Hill D B, Kugelmas M
Division of Digestive Diseases and Nutrition, University of Kentucky College of Medicine, Lexington 40536-0084, USA.
Postgrad Med. 1998 Apr;103(4):261-4, 267-8, 273-5. doi: 10.3810/pgm.1998.04.462.

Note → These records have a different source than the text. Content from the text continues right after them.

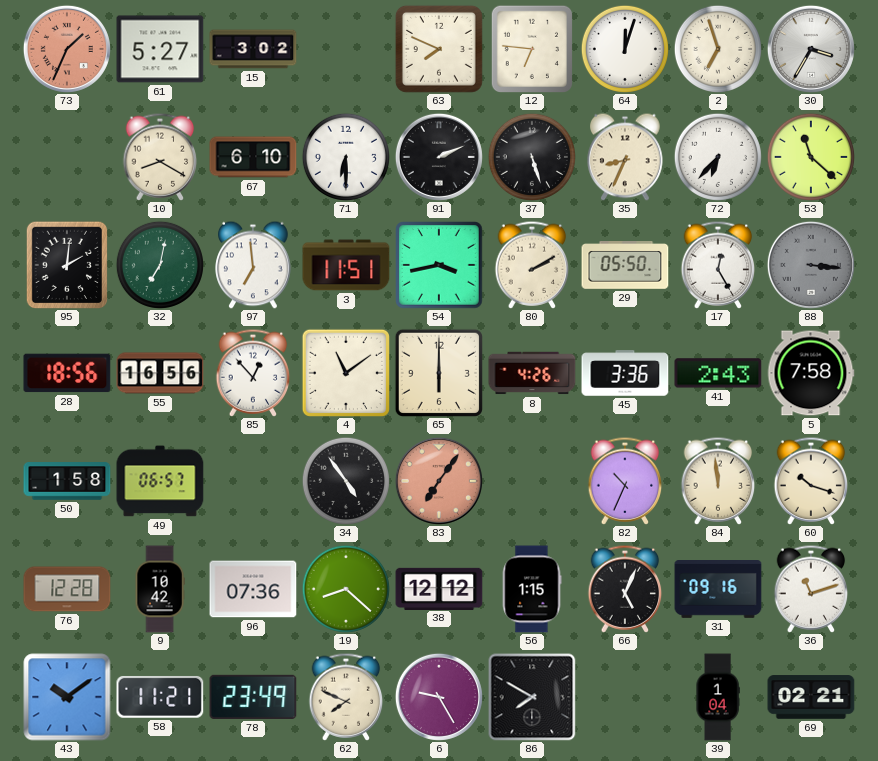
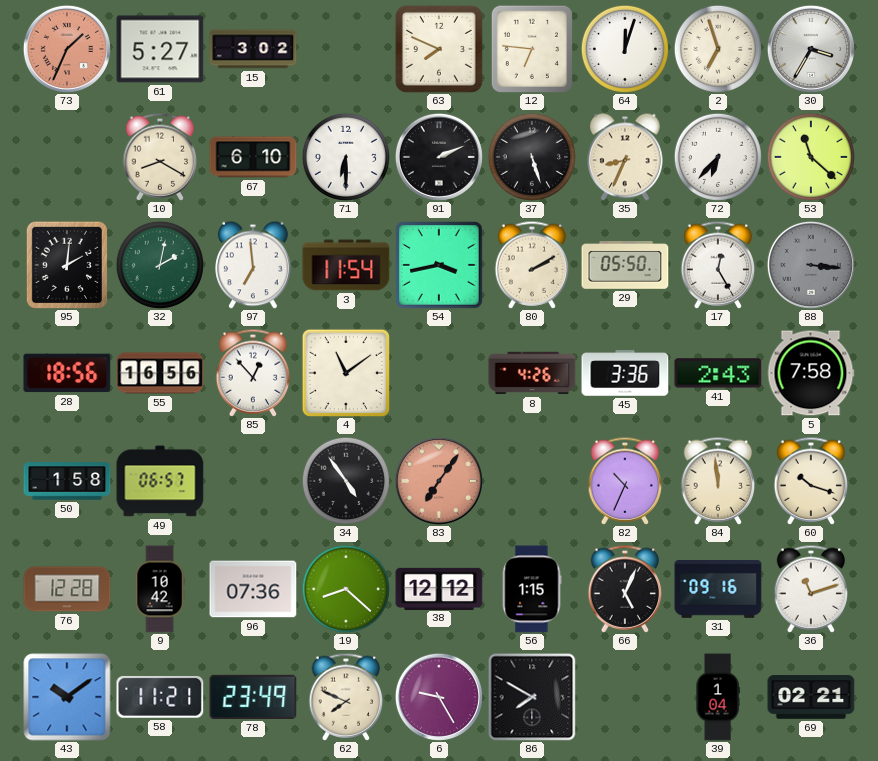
32: 7:02 -> 2:02
3: 11:51 -> 11:54
65: 6:00 -> none
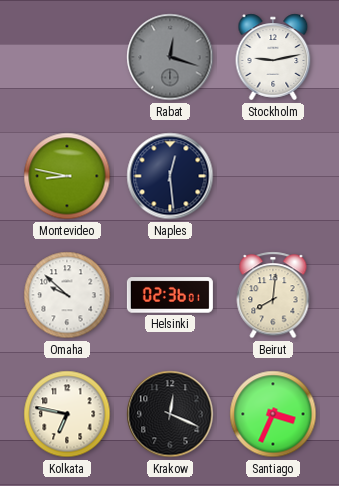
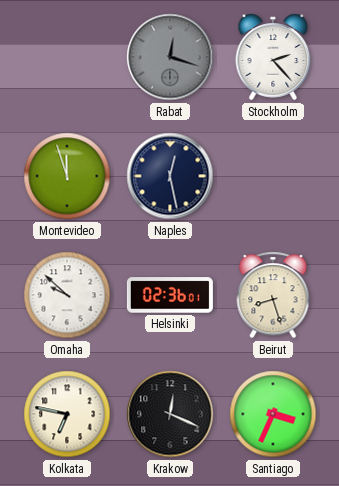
Stockholm: 9:13 -> 2:23
Montevideo: 8:47 -> 11:57
Naples: 12:29 -> 12:28
Beirut: 8:01 -> 8:27
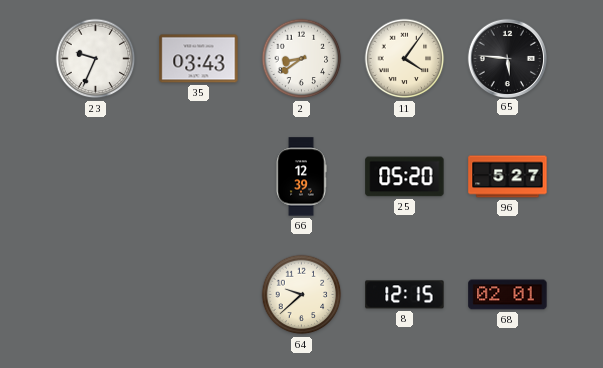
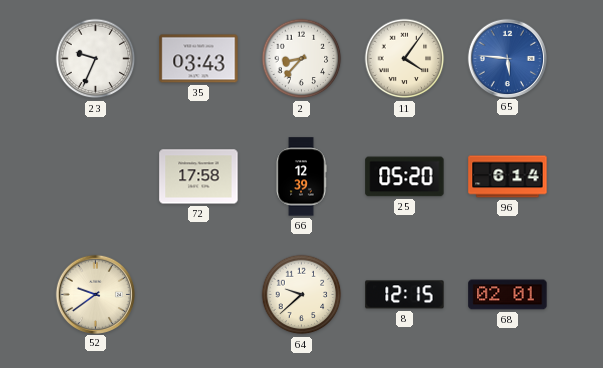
2: 8:39 -> 8:37
65 dial: black -> blue
72: none -> 17:58
96: 5:27 -> 6:14
52: none -> 9:39
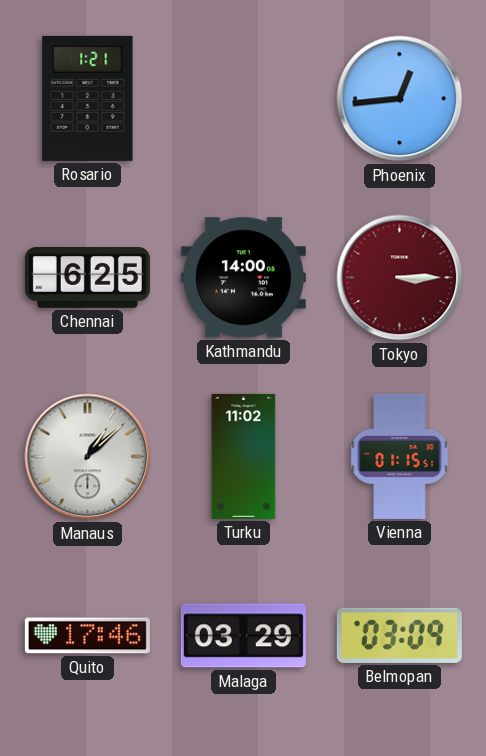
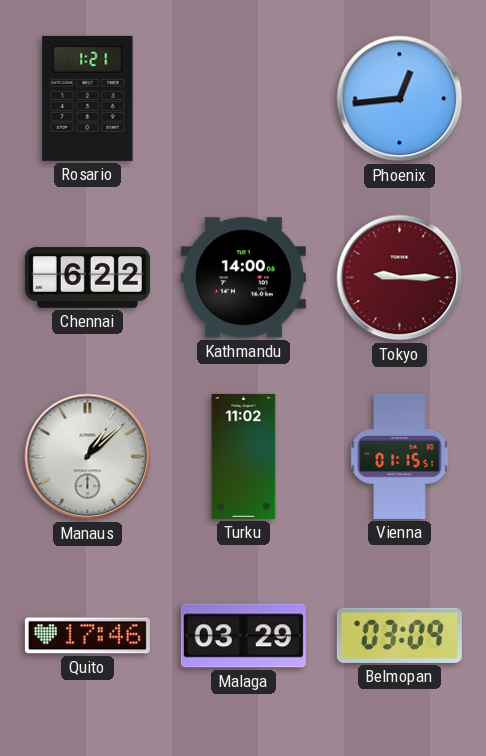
Chennai: 6:25 -> 6:22
Tokyo: 3:15 -> 9:15
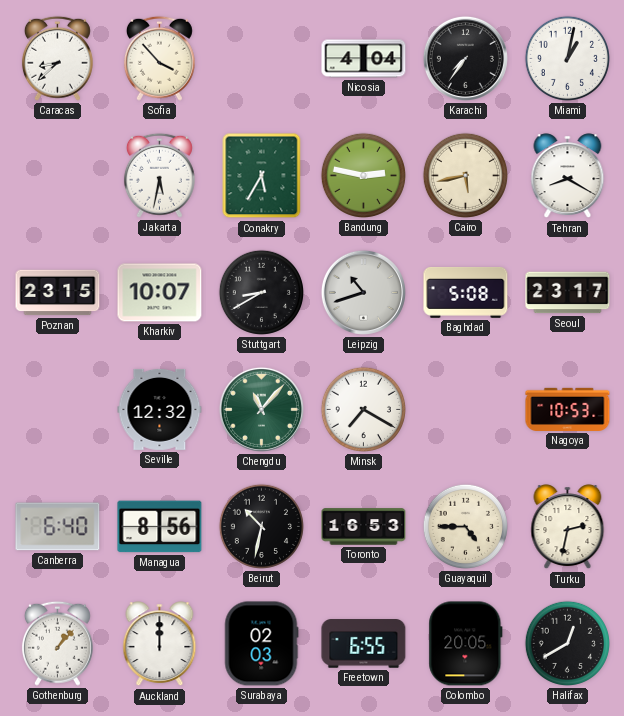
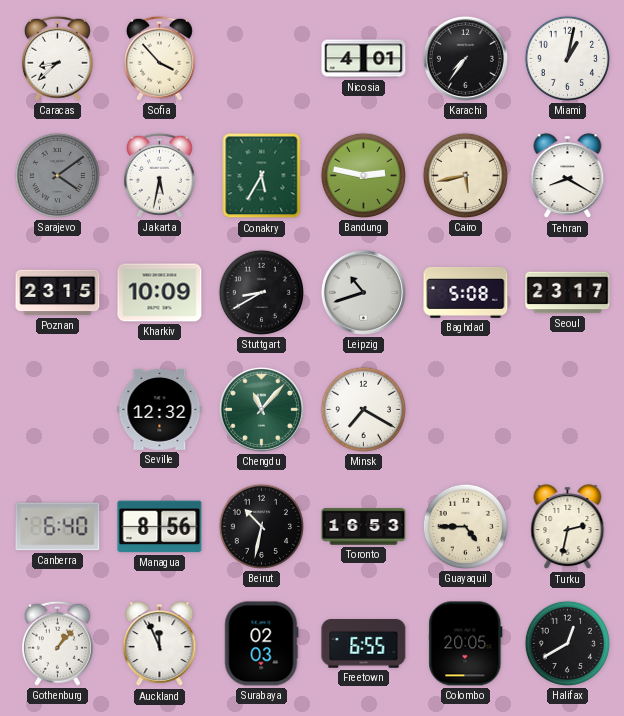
Nicosia: 4:04 -> 4:01
Sarajevo: none -> 4:09
Kharkiv: 10:07 -> 10:09
Nagoya: 10:53 -> none
Auckland: 12:00 -> 11:56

Even modest alcohol ingestion can increase the risk of steatosis, and long-term, excessive consumption can lead to alcoholic hepatitis and eventually cirrhosis. Most patients with clinically significant alcoholic liver disease have histologic findings typical of all three conditions. The only clearly beneficial treatment is abstinence from alcohol. Abstinence in combination with proper nutrition and general supportive care is state of the art. Steatosis is reversible upon withdrawal of alcohol, but alcoholic hepatitis can persist even with abstinence and may progress to cirrhosis. Corticosteroid therapy may reduce short-term mortality rates in patients with moderate or severe alcoholic hepatitis who have hepatic encephalopathy but no evidence of infection or gastrointestinal bleeding. Treatment with colchicine may decrease the risk of cirrhosis; however, once cirrhosis has developed, the liver damage is irreversible. The prognosis is improved with abstinence, but complications (e.g., ascites, gastrointestinal bleeding) often occur. Liver transplantation may be considered in patients with severe complications.
即使适度饮酒也会增加脂肪变性的风险,长期过量饮酒会导致酒精性肝炎,并最终发展为肝硬化。大多数有临床意义的酒精性肝病患者都有这三种病症典型的组织学表现。唯一明确有益的治疗方法是戒酒。戒酒并结合适当的营养和一般支持性护理是目前的最佳治疗方案。脂肪变性在戒酒时是可逆的,但酒精性肝炎即使在戒酒后仍可能持续存在,并可能进展为肝硬化。皮质类固醇疗法可能会降低患有中度或重度酒精性肝炎且有肝性脑病但无感染或胃肠道出血证据的患者的短期死亡率。秋水仙碱治疗可能会降低肝硬化的风险;然而,一旦肝硬化形成,肝脏损伤就是不可逆的。戒酒可改善预后,但并发症(如腹水、胃肠道出血)经常发生。对于有严重并发症的患者可考虑肝移植。